§ Dataset records:
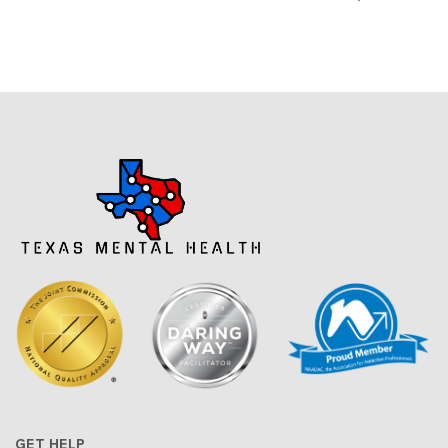
GET HELP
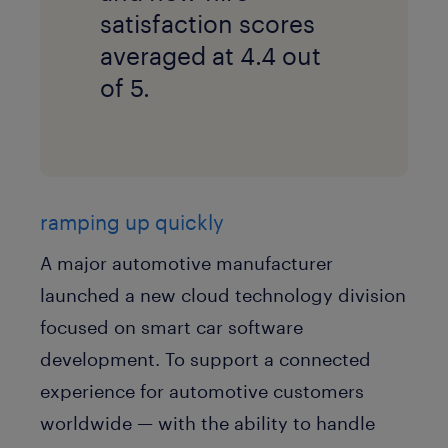
satisfaction scores
averaged at 4.4 out
of 5.
ramping up quickly
A major automotive manufacturer
launched a new cloud technology division
focused on smart car software
development. To support a connected
experience for automotive customers
worldwide — with the ability to handle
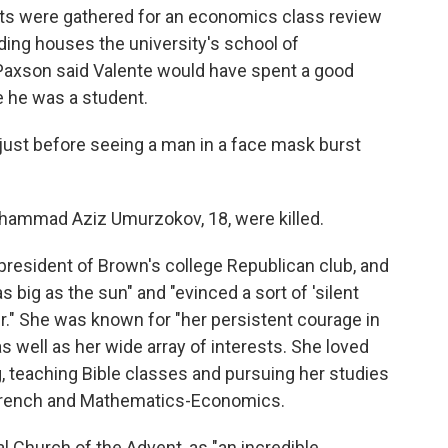
ts were gathered for an economics class review
ding houses the university's school of
Paxson said Valente would have spent a good
e he was a student.
ust before seeing a man in a face mask burst
khammad Aziz Umurzokov, 18, were killed.
president of Brown's college Republican club, and
as big as the sun" and "evinced a sort of 'silent
er." She was known for "her persistent courage in
s well as her wide array of interests. She loved
g, teaching Bible classes and pursuing her studies
 French and Mathematics-Economics.
l Church of the Advent, as "an incredible,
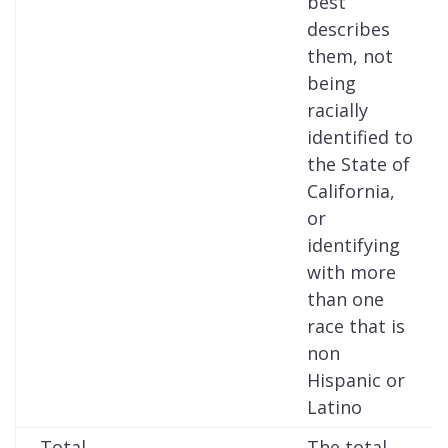
best
describes
them, not
being
racially
identified to
the State of
California,
or
identifying
with more
than one
race that is
non
Hispanic or
Latino
Total
The total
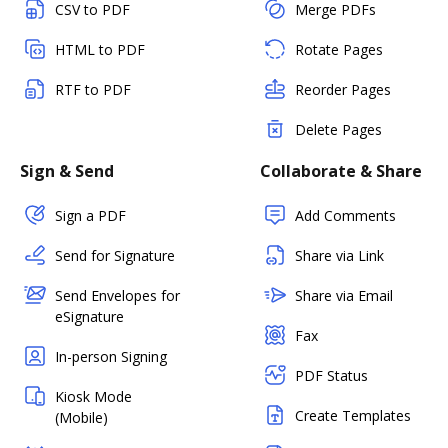
CSV to PDF
Merge PDFs
HTML to PDF
Rotate Pages
RTF to PDF
Reorder Pages
Delete Pages
Sign & Send
Collaborate & Share
Sign a PDF
Add Comments
Send for Signature
Share via Link
Send Envelopes for
Share via Email
eSignature
Fax
In-person Signing
PDF Status
Kiosk Mode
Create Templates
(Mobile)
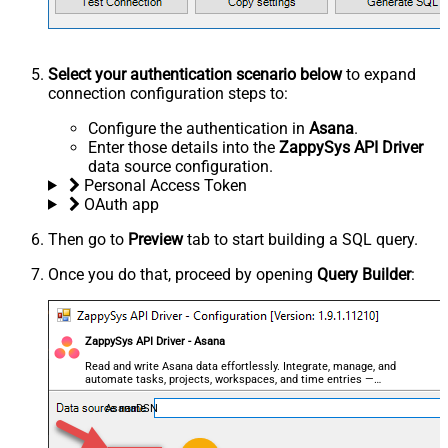
Select your authentication scenario below
to expand
connection configuration steps to:
Configure the authentication in
Asana
.
Enter those details into the
ZappySys API Driver
data source configuration.
Personal Access Token
OAuth app
Then go to
Preview
tab to start building a SQL query.
Once you do that, proceed by opening
Query Builder
:
ZappySys API Driver - Asana
Read and write Asana data effortlessly. Integrate, manage, and
automate tasks, projects, workspaces, and time entries —
almost no coding required.
AsanaDSN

§ Problem statement: Return the lines of the data above in full and exactly, with no pictures.

§ Answer space:
GET HELP
satisfaction scores
averaged at 4.4 out
of 5.
ramping up quickly
A major automotive manufacturer
launched a new cloud technology division
focused on smart car software
development. To support a connected
experience for automotive customers
worldwide — with the ability to handle
ts were gathered for an economics class review
ding houses the university's school of
Paxson said Valente would have spent a good
e he was a student.
ust before seeing a man in a face mask burst
khammad Aziz Umurzokov, 18, were killed.
president of Brown's college Republican club, and
as big as the sun" and "evinced a sort of 'silent
er." She was known for "her persistent courage in
s well as her wide array of interests. She loved
g, teaching Bible classes and pursuing her studies
 French and Mathematics-Economics.
l Church of the Advent, as "an incredible,
best
describes
them, not
being
racially
identified to
the State of
California,
or
identifying
with more
than one
race that is
non
Hispanic or
Latino
Total
The total
CSV to PDF
Merge PDFs
HTML to PDF
Rotate Pages
RTF to PDF
Reorder Pages
Delete Pages
Sign & Send
Collaborate & Share
Sign a PDF
Add Comments
Send for Signature
Share via Link
Send Envelopes for
Share via Email
eSignature
Fax
In-person Signing
PDF Status
Kiosk Mode
Create Templates
(Mobile)
Select your authentication scenario below
to expand
connection configuration steps to:
Configure the authentication in
Asana
.
Enter those details into the
ZappySys API Driver
data source configuration.
Personal Access Token
OAuth app
Then go to
Preview
tab to start building a SQL query.
Once you do that, proceed by opening
Query Builder
:
ZappySys API Driver - Asana
Read and write Asana data effortlessly. Integrate, manage, and
automate tasks, projects, workspaces, and time entries —
almost no coding required.
AsanaDSN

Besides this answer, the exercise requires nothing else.